Agenda económica para el nuevo gobierno​

Los resultados económicos de la administración gubernamental que acaba de concluir fueron desfavorables. La información disponible sugiere que el crecimiento anual promedio del sexenio habría sido aproximadamente 0.8 por ciento, lo que implica una contracción del producto por habitante.

Durante este período, la economía mexicana estuvo afectada por la pandemia del Covid-19 y las disrupciones en las cadenas globales de suministro. Sin embargo, la naturaleza mundial de estos choques y el dinamismo económico inferior de México respecto al de Estados Unidos y de otras naciones ponen de manifiesto que el rezago de nuestro país obedeció a factores internos. La causa más evidente fue el enfoque de políticas públicas aplicado por el gobierno del expresidente Andrés Manuel López Obrador (AMLO), el cual exhibió tres características.

La primera consistió en el incremento de obstáculos a la iniciativa de los particulares que, entre otros, incluyeron prohibiciones a producir, como en el caso de la suspensión, en la práctica, de la reforma energética aprobada durante el sexenio previo, lo cual minó la rentabilidad de las inversiones realizadas y frenó nuevos proyectos. También, el gobierno cambió inesperadamente las condiciones de algunos contratos de provisión privada de obras públicas y aplicó discrecionalmente las leyes, agravando con ello la incertidumbre jurídica.
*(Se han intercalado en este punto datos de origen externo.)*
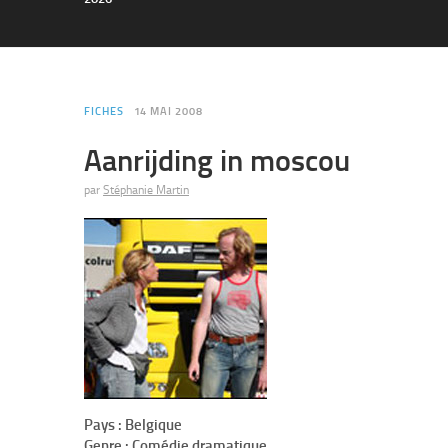
FICHES
14 MAI 2008
Aanrijding in moscou
par
Stéphanie Martin
Pays :
Belgique
Genre :
Comédie dramatique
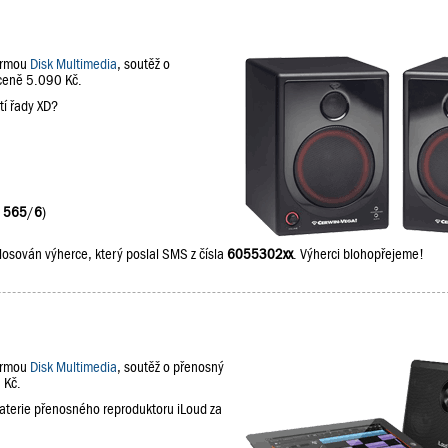
firmou
Disk Multimedia
, soutěž o
 ceně 5.090 Kč.
tí řady XD?
:
565
/
6
)
losován výherce, který poslal SMS z čísla
6055302xx
. Výherci blohopřejeme!
firmou
Disk Multimedia
, soutěž o přenosný
 Kč.
baterie přenosného reproduktoru iLoud za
Asimismo, el deterioro de la seguridad pública elevó el costo de operar y, en ocasiones, obligó a las empresas a retirarse de algunas regiones.

La segunda particularidad residió en la postura de AMLO de denostar la aspiración por una vida mejor y, en su lugar, exaltar la pobreza. Estos mensajes se reforzaron con la proliferación de transferencias monetarias a diferentes grupos de interés, que promovieron la dependencia de amplias capas de la población respecto de los apoyos gubernamentales.

La abundancia de los programas clientelares se realizó como si los recursos fueran gratuitos. La administración presumió los beneficios de los receptores, por ejemplo, la disminución de ciertos índices de pobreza de forma dependiente de las ayudas, e ignoró el costo de oportunidad que, aunque haya sido invisible, fue real. El sacrificio incurrido pudo ser elevado, ya sea por la producción privada eliminada o la menor provisión de bienes públicos, según haya sido la mejor alternativa.

El gobierno complementó las transferencias con incrementos extraordinarios de los salarios mínimos, aduciendo que éstos no conllevarían costo alguno. Aunque al principio la inhibición del empleo pudo haber sido baja, es probable que posteriormente se haya acrecentado, como se infiere del aumento de los empleos formales menor al de los dos sexenios previos.

La tercera característica estribó en el dispendio fiscal, reflejado en la suspensión de la construcción avanzada del Nuevo Aeropuerto Internacional de la Ciudad de México, así como la dedicación de una parte notable del presupuesto a obras de exigua o nula productividad, como el Aeropuerto Felipe Angeles, el Tren Maya y la Refinería de Dos Bocas. Una vez más, el costo de oportunidad de este desperdicio podría contribuir a explicar el bajo dinamismo de la economía.

Si la nueva administración desea obtener mejores resultados económicos, supuesto sujeto a verificación, debería cambiar drásticamente de rumbo. Hacer más de lo mismo, como lo apuntan algunos proyectos de la presidenta Claudia Sheinbaum (CS), en un entorno institucional en deterioro, presagiaría un desempeño inferior al del sexenio de AMLO. Las siguientes condiciones ilustrarían el cambio deseable.

Convendría que CS favoreciera una visión económica ambiciosa de país. Si bien existen tareas impostergables, como la reducción del déficit fiscal para apoyar la estabilidad financiera, la estrategia debería privilegiar el largo plazo sobre el corto, así como la consolidación de bases que promuevan el progreso, sobre los ajustes superficiales.

Además, el gobierno necesitaría desaparecer, cuanto antes, los obstáculos a la inversión, removiendo las prohibiciones, simplificando las regulaciones, proporcionado certeza jurídica y combatiendo la inseguridad. La lucha contra la delincuencia ha fallado, entre otras razones, porque ha partido de un diagnóstico incompleto de las causas, al ignorar la escasa persecución y la baja probabilidad de castigo por los delitos.

Finalmente, el diseño de la política gubernamental requeriría considerar los incentivos y los efectos colaterales generados, mientras que el uso de recursos debería tener en cuenta el costo de oportunidad, el impacto de largo plazo y el efecto sobre toda la sociedad. Es preciso que el entusiasmo por la pobreza y la tutela gubernamental sea remplazado por la promoción de la independencia y la superación personal.